One reason why McElwee's film so bountifully transcends its limited and narcissistic premise, distinguishing itself from the mid-quality Woody Allen movies to which many '80s critics compared it, is that the women for whom McElwee pines emerge as layered, credible, unexpected figures in their own right—persuasive and interesting objects of love, rather than simple avatars of some generalized "womanhood" or empty mirrors in which the filmmaker sees mostly himself. Quite to the contrary, McElwee continually detects interests, expertises, energies, and even manifest foibles in these women that inspire him to be with them, and often to be like them.

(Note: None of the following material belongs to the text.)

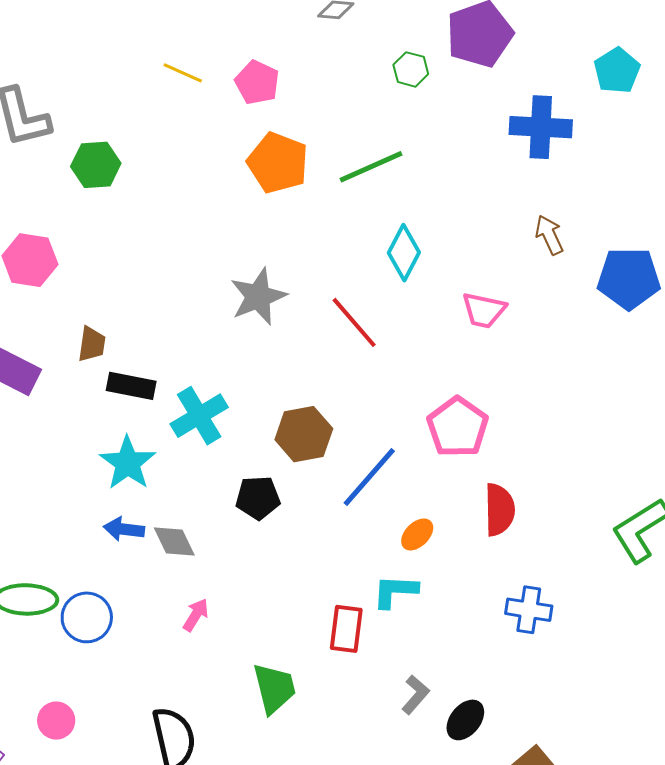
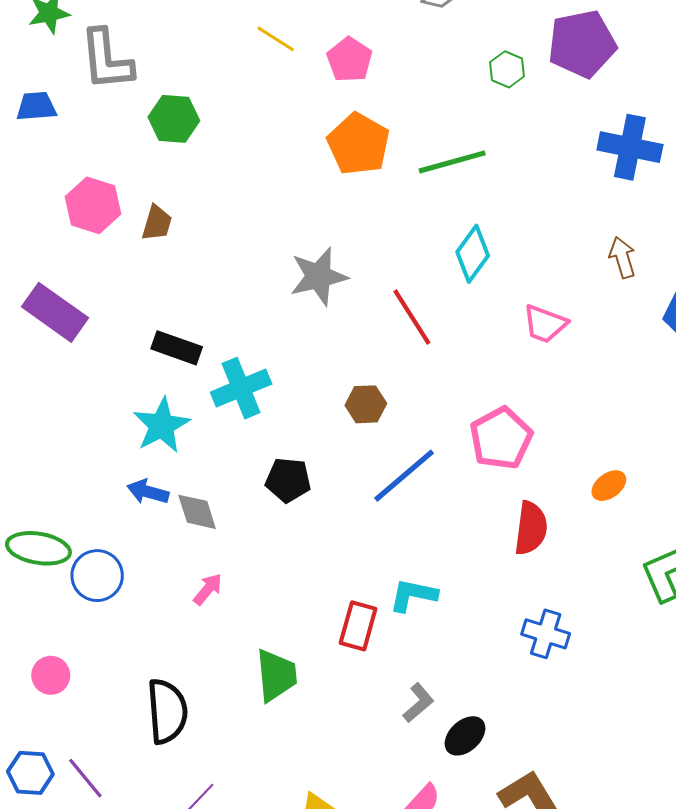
brown trapezoid: (92, 344) -> (157, 223), moved
brown hexagon: (304, 434) -> (366, 404), moved, size x0.7
orange ellipse: (417, 534) -> (609, 486), moved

As much as his dashed hopes for romance provide the film's driving conceit, it is palpable throughout that he is hugely, creatively, and indeed hormonally inspired by his encounters with Mary, the middle-class fashion model for charity auctions; Pat, the deluded but indomitable aspiring starlet; Claudia, a kind and generous single mother with wispy premonitions of the Second Coming; Winnie, a doctoral candidate in linguistics living a hermit's life on a coastal island; Jackie, a onetime lover and now an anti-nuclear activist in South Carolina; Dedee, a singer and girl's-school teacher who gradually reveals her ardent Mormonism; Joyce, an affable rock 'n' roll frontwoman and sometime lounge singer in red leather pants; and Karen, an introspective lawyer who can't make up her mind about Ross or about her longtime on-again, off-again boyfriend Ken, who collects life-sized statues of hippos and rhinoceri. If Sherman's March evokes Allen, albeit in an utterly different regional milieu, it conjures only the best: Annie Hall, with a whole cornucopia of very different Annies. The same energizing, appealing radiance also emanates from women in the film who aren't McElwee's inamorata, such as his sister Dedee, who confides conspiratorially about her recent eye-lift and "fanny-tuck" surgeries; and the vulgar, protean, uproarious Charleen, a former teacher and mentor who threatens to castrate Ross if he doesn't put down his camera when he's on dates, and who tries to school her errant pupil in the ardent vocabularies of love. Inside of eight minutes, she advises the nebbishy Ross to intone to the ill-at-ease singing Mormon, "'You're the only woman I've ever seen, I would die for you, I live for you, I breathe for you!' It doesn't matter that you don't know her! That's irrelevant!"

Charleen means what she says, just like she means it when she refers to the Civil War as "the late, great unpleasantness," and just as everyone in this offhandedly riotous movie means every crazy, dreamy, downcast, eggheaded, space-cadet thing that they say. Pat's spontaneous account of her ideal starring role is an early set-piece—it involves her curing cancer on a tropical island with her Tarzan lover, before traveling to Venus over a score of Stevie Wonder songs, getting macheted at the neck by her jealous paramour, and returning to Earth as a floating head-cum-prophet of love. The utterly credulous Claudia introduces Ross to an amateur Civil War enthusiast who gripes that the Confederacy has gotten a terrible rap, and that its only mistake was that "slavery should not be enforced, it should be a right—if you want to be a slave, be a slave; if you don't, fine." By no means are the women only presented as figures of fun, in part because Ross is no more clued-in than they are about the functioning world of grown-ups, in part because he is so sincerely and obviously attracted to them, and in part because a few of them, Winnie and Karen in particular, offer such shrewd and impressive retorts about Ross' own shortcomings and deceptively meek form of bullishness. Unlike a tedious exercise in detached, condescending picaresque like Jarmusch's Broken Flowers, or even a comparatively wiser film like Payne's Sideways, Sherman's March is lovingly humane even when it mopes, pokes fun, or leaps to connect the dots between bachelorhood, battlefield violence, and nuclear proliferation. On repeat viewings, the film's tone and perspective gets more complex, while the jokes stay funny, and the technique evinces more craft beneath what looks like a resolutely on-the-fly chronicle. The "characters," if we want to call them that, quickly doff their guises of stereotype and show us sparkling, surprisingly, sometimes silly facets of humanity leading, for better or worse, with its needy, greedy, smiling heart.